PseudoPod 945: The Gobstomper


The Gobstomper

by Alex Dal Piaz


A lot changes as you get older, thought Wilkie Saunders.

For example, he’d been sure older boys like Tom Dunn—who was either in 10th or 11th grade depending on if you counted the year he was repeating—hated his guts. Tom had tormented Wilkie and his friends everywhichway for years. And yet here they all were in the dark, Tom and Wilkie and half a dozen other older boys, gathered up behind the home of the local dentist. This was small-town Indiana, and not the best parts of it. The house of the dentist was plenty run down, perhaps not as much as the other homes along the street, but its peeling dish-sponge-blue paint was enough to make Wilkie feel antsy. Outside was a shingle-style sign, dismally busy with fancy script, advertising the services within. “What’s so special about a dentist?” Wilkie asked.
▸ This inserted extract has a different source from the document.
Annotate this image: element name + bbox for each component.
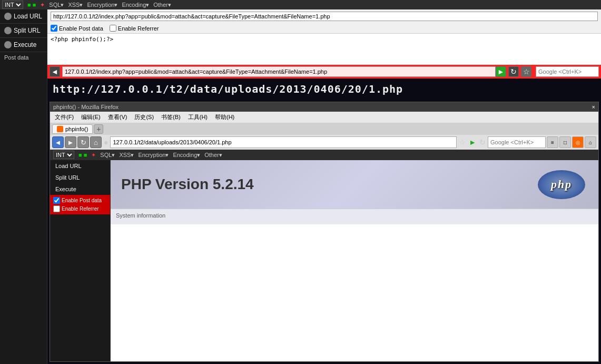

“Like I said, he deals sweets, to make extra money,” drawled out Tom Dunn. “And if you shut up for a sec, you’ll hear it.”

And then, with the very weirdness the boys had promised, Wilkie heard it: a slurping and gasping sound. And maybe… crying?

“What the hell is that?” Wilkie asked.

“Tears of joy,” Tom replied. “It’s the Gobstomper. Sweetest and most delicious candy on Earth. Kids pay a hundred for it. Of course, if you can’t pay, he does give it away, but one night only—on Halloween, like I said, and to one person only. That could be you, Wilkie,” Tom said as if he didn’t believe a word of it. “Of course, you’d have to keep your cool. And you can only have the candy in the house. It’s a recipe too valuable to let out. Think you can do that? Think you can hang with us now?”

“How good can it be?” asked Wilkie, nervously.

“Well, see, that’s the kind of doubting thing that’s just like a kid to say. Let me ask you—you ever have chicken soup from a can?”

“Yeah.”

“And you’ve got a grandma, who’s definitely made that same soup for you, straight from scratch herself, right?”

“Yeah, sure.”

“Well, you tell me if one had anything to do with the other? See? Now you’ve had plenty of candy that comes from giant factories. But you’ve never had nothing like this homemade Gobstomper. None of us had. Until we did. —Hey listen!”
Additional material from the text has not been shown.